La storia, ambientata nel 1943, parla infatti della fuga di un soldato italiano dalla prigionia in Russia durante la Seconda Guerra Mondiale. Come co-protagonisti un caporal maggiore dell’esercito tedesco (Werner Volker – Fuchs) e un soldato russo (Ivàn Pavlovič Mostovskij – Vanja) preso in ostaggio per scappare. Questo trio improvvisato, da barzelletta «che si raccontano giù al crotto dei platani», non parla la stessa lingua, ha obiettivi diversi e sembra non fidarsi l’uno dell’altro. Nelle pagine del fumetto, durante il lungo viaggio a piedi nella Russia innevata, il rapporto tra i tre cambia man mano che le maschere che indossano si sciolgono come la neve dagli alberi per far spazio alla primavera. Cambia grazie a un esercizio di empatia che facciamo, noi e il protagonista, per tutto il libro.
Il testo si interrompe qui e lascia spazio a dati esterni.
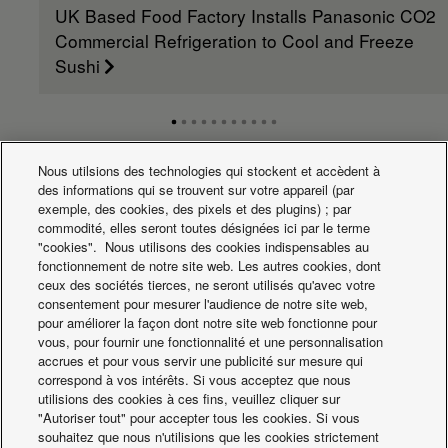
sound
UK Based Food Factory Installs Panasonic CO2
dB(A)
32
34
30
30
3
pressure
Commercial Refrigeration to Cool and Freeze
(Hi) (5)
Indoor
Sushi
sound
dB(A)
27
30
26
26
2
pressure
(Med) (5)
Indoor
sound
dB(A)
22
25
23
23
2
Nous utilsions des technologies qui stockent et accèdent à
pressure
des informations qui se trouvent sur votre appareil (par
(Lo) (5)
Actualités
exemple, des cookies, des pixels et des plugins) ; par
Indoor
commodité, elles seront toutes désignées ici par le terme
sound
dB(A)
53
57
53
53
5
"cookies". Nous utilisons des cookies indispensables au
power (Hi)
fonctionnement de notre site web. Les autres cookies, dont
Indoor
ceux des sociétés tierces, ne seront utilisés qu'avec votre
sound
dB(A)
50
53
49
49
5
consentement pour mesurer l'audience de notre site web,
power (Med)
pour améliorer la façon dont notre site web fonctionne pour
Indoor
vous, pour fournir une fonctionnalité et une personnalisation
sound
dB(A)
45
48
46
46
4
accrues et pour vous servir une publicité sur mesure qui
power (Lo)
correspond à vos intérêts. Si vous acceptez que nous
Indoor
utilisions des cookies à ces fins, veuillez cliquer sur
dimension
mm
250
250
250
250
2
"Autoriser tout" pour accepter tous les cookies. Si vous
(Height)
souhaitez que nous n'utilisions que les cookies strictement
Indoor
Attraverso la «lezione di prossimità offerta dalle storie» ci scopriamo «affini agli altri in quanto diversi».

Molto è già stato scritto sulle sfide affrontate dai due autori per creare quest’opera: la scelta meravigliosa di non tradurre le diverse lingue per far immedesimare il lettore appieno nella strana situazione; l’uso della prima persona narrante per far svolgere la trama; le ambientazioni che richiamano i libri bellissimi di Tolstoj e Rigoni Stern, nonché la non facile capacità di raccontare un evento della portata della guerra senza inseguire la grande Storia privilegiando invece le piccole storie degli ultimi. Vorrei soffermarmi, piuttosto, sul ruolo del paesaggio in questo storia, che è la ciliegina sulla torna dell’ennesimo capolavoro degli autori, il valore aggiunto al nuovo meraviglioso racconto del duo. La natura, non è il mero fondale dove si svolge la commedia umana, nonostante gli acquerelli di Stefano sarebbero già di per sé una perfetta scenografia teatrale. Il paesaggio è il vero protagonista assieme ad Attilio della trama. Tra i flashback di una vita precedente ambientate sui monti attorno al Lago di Como, e tra i segnali che la natura russa invia ai nostri fuggiaschi, Attilio riesce a capire cosa fare. L’apparizione di un coniglio, così come quando gli uccelli «che si erano ammutoliti riprendono a cantare» muovono la trama ben più dei semplici personaggi chiusi in loro stessi e provati dalle difficili vicende che affrontano. La natura, amata o odiata che sia, nel corso delle pagine si scopre essere il simbolo della Libertà. La libertà di ricercare una «personale meraviglia: i luoghi e le persone che», ovunque siamo, o qualunque cosa stiamo facendo, ci «fanno sentire a casa». Sia che ci troviamo su quel ramo del lago di Como o tra le isole Solovetskij.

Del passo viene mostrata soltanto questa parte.